Start of Block
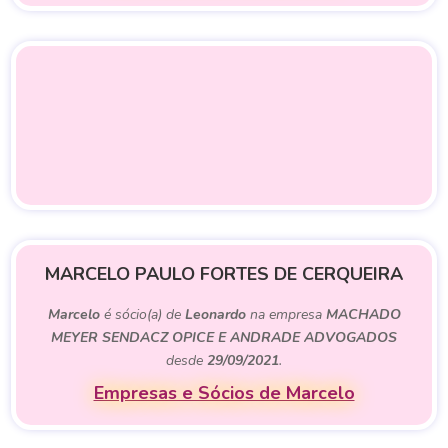
MARCELO PAULO FORTES DE CERQUEIRA
Marcelo
é sócio(a) de
Leonardo
na empresa
MACHADO
MEYER SENDACZ OPICE E ANDRADE ADVOGADOS
desde
29/09/2021
.
Empresas e Sócios de Marcelo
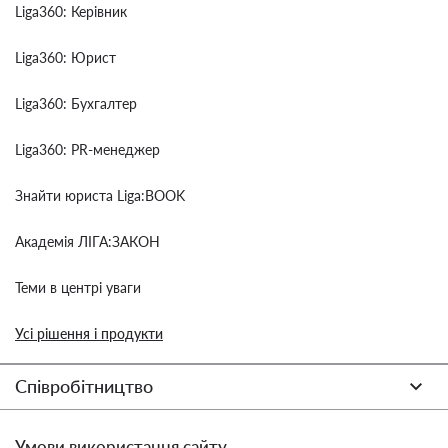
Liga360: Керівник
Liga360: Юрист
Liga360: Бухгалтер
Liga360: PR-менеджер
Знайти юриста Liga:BOOK
Академія ЛІГА:ЗАКОН
Теми в центрі уваги
Усі рішення і продукти
Співробітництво
Умови використання сайту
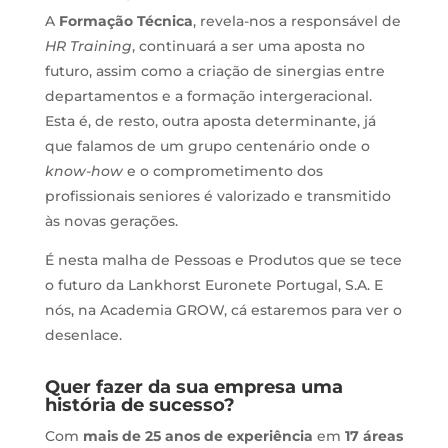
A
Formação Técnica
, revela-nos a responsável de
HR Training
, continuará a ser uma aposta no
futuro, assim como a criação de sinergias entre
departamentos e a formação intergeracional.
Esta é, de resto, outra aposta determinante, já
que falamos de um grupo centenário onde o
know-how
e o comprometimento dos
profissionais seniores é valorizado e transmitido
às novas gerações.
É nesta malha de Pessoas e Produtos que se tece
o futuro da Lankhorst Euronete Portugal, S.A. E
nós, na Academia GROW, cá estaremos para ver o
desenlace.
Quer fazer da sua empresa uma
história de sucesso?
Com
mais de 25 anos de experiência
em
17 áreas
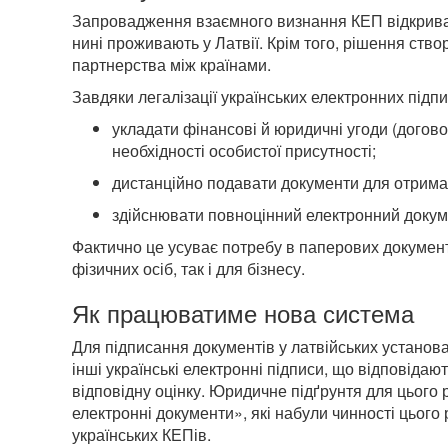
Запровадження взаємного визнання КЕП відкриває 
нині проживають у Латвії. Крім того, рішення ств
партнерства між країнами.
Завдяки легалізації українських електронних підп
укладати фінансові й юридичні угоди (догово
необхідності особистої присутності;
дистанційно подавати документи для отрима
здійснювати повноцінний електронний докум
Фактично це усуває потребу в паперових документ
фізичних осіб, так і для бізнесу.
Як працюватиме нова система
Для підписання документів у латвійських установ
інші українські електронні підписи, що відповід
відповідну оцінку. Юридичне підґрунтя для цього 
електронні документи», які набули чинності цього
українських КЕПів.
End of Block
> Exercise prompt:
Without the pictures, return the entries exactly as they appear.

> Answer to the problem:
MARCELO PAULO FORTES DE CERQUEIRA
Marcelo
é sócio(a) de
Leonardo
na empresa
MACHADO
MEYER SENDACZ OPICE E ANDRADE ADVOGADOS
desde
29/09/2021
.
Empresas e Sócios de Marcelo
Liga360: Керівник
Liga360: Юрист
Liga360: Бухгалтер
Liga360: PR-менеджер
Знайти юриста Liga:BOOK
Академія ЛІГА:ЗАКОН
Теми в центрі уваги
Усі рішення і продукти
Співробітництво
Умови використання сайту
A
Formação Técnica
, revela-nos a responsável de
HR Training
, continuará a ser uma aposta no
futuro, assim como a criação de sinergias entre
departamentos e a formação intergeracional.
Esta é, de resto, outra aposta determinante, já
que falamos de um grupo centenário onde o
know-how
e o comprometimento dos
profissionais seniores é valorizado e transmitido
às novas gerações.
É nesta malha de Pessoas e Produtos que se tece
o futuro da Lankhorst Euronete Portugal, S.A. E
nós, na Academia GROW, cá estaremos para ver o
desenlace.
Quer fazer da sua empresa uma
história de sucesso?
Com
mais de 25 anos de experiência
em
17 áreas
Запровадження взаємного визнання КЕП відкриває 
нині проживають у Латвії. Крім того, рішення ств
партнерства між країнами.
Завдяки легалізації українських електронних підп
укладати фінансові й юридичні угоди (догово
необхідності особистої присутності;
дистанційно подавати документи для отрима
здійснювати повноцінний електронний докум
Фактично це усуває потребу в паперових документ
фізичних осіб, так і для бізнесу.
Як працюватиме нова система
Для підписання документів у латвійських установ
інші українські електронні підписи, що відповід
відповідну оцінку. Юридичне підґрунтя для цього 
електронні документи», які набули чинності цього
українських КЕПів.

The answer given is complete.